* _DATASET EXCERPTS_

════════════════

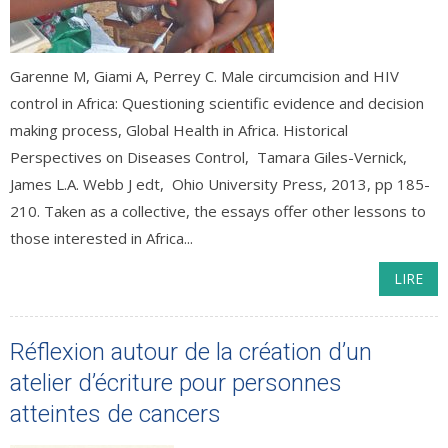
Garenne M, Giami A, Perrey C. Male circumcision and HIV
control in Africa: Questioning scientific evidence and decision
making process, Global Health in Africa. Historical
Perspectives on Diseases Control, Tamara Giles-Vernick,
James L.A. Webb J edt, Ohio University Press, 2013, pp 185-
210. Taken as a collective, the essays offer other lessons to
those interested in Africa...
LIRE
Réflexion autour de la création d’un
atelier d’écriture pour personnes
atteintes de cancers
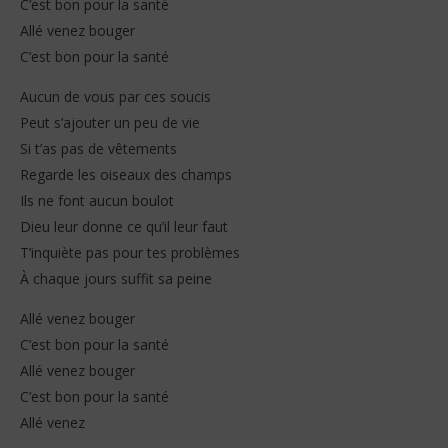
C’est bon pour la santé
Allé venez bouger
C’est bon pour la santé
Aucun de vous par ces soucis
Peut s’ajouter un peu de vie
Si t’as pas de vêtements
Regarde les oiseaux des champs
Ils ne font aucun boulot
Dieu leur donne ce qu’il leur faut
T’inquiète pas pour tes problèmes
À chaque jours suffit sa peine
Allé venez bouger
C’est bon pour la santé
Allé venez bouger
C’est bon pour la santé
Allé venez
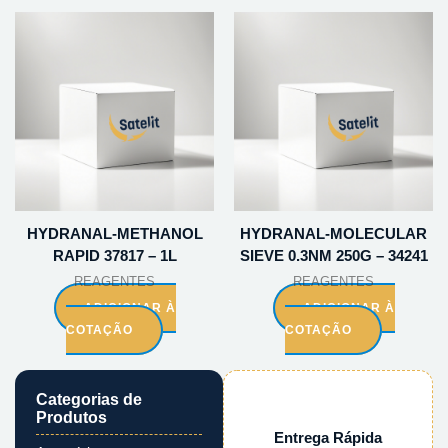
HYDRANAL-METHANOL
HYDRANAL-MOLECULAR
RAPID 37817 – 1L
SIEVE 0.3NM 250G – 34241
REAGENTES
REAGENTES
ADICIONAR À
ADICIONAR À
COTAÇÃO
COTAÇÃO
Categorias de
Produtos
Entrega Rápida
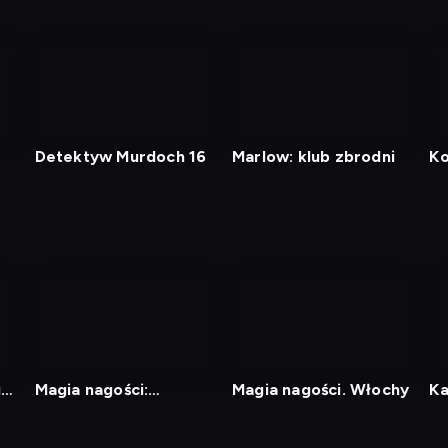
Detektyw Murdoch 16
Marlow: klub zbrodni
Ko
u
Magia nagości:
Magia nagości. Włochy
Ka
Szwecja 2
g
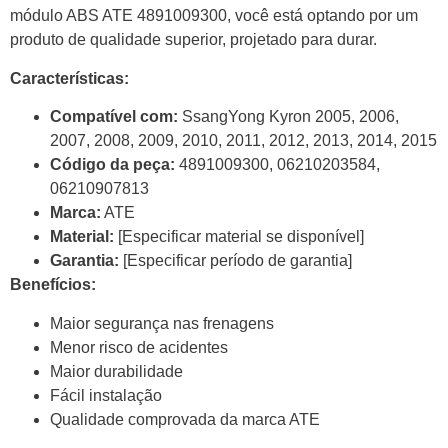
módulo ABS ATE 4891009300, você está optando por um
produto de qualidade superior, projetado para durar.
Características:
Compatível com:
SsangYong Kyron 2005, 2006,
2007, 2008, 2009, 2010, 2011, 2012, 2013, 2014, 2015
Código da peça:
4891009300, 06210203584,
06210907813
Marca:
ATE
Material:
[Especificar material se disponível]
Garantia:
[Especificar período de garantia]
Benefícios:
Maior segurança nas frenagens
Menor risco de acidentes
Maior durabilidade
Fácil instalação
Qualidade comprovada da marca ATE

════════════════

* _EXERCISE OBJECTIVE_
Please tally the lines of the listing that include the string "Maior". Give the total alone.

* _RESPONSE TO THIS EXERCISE_
2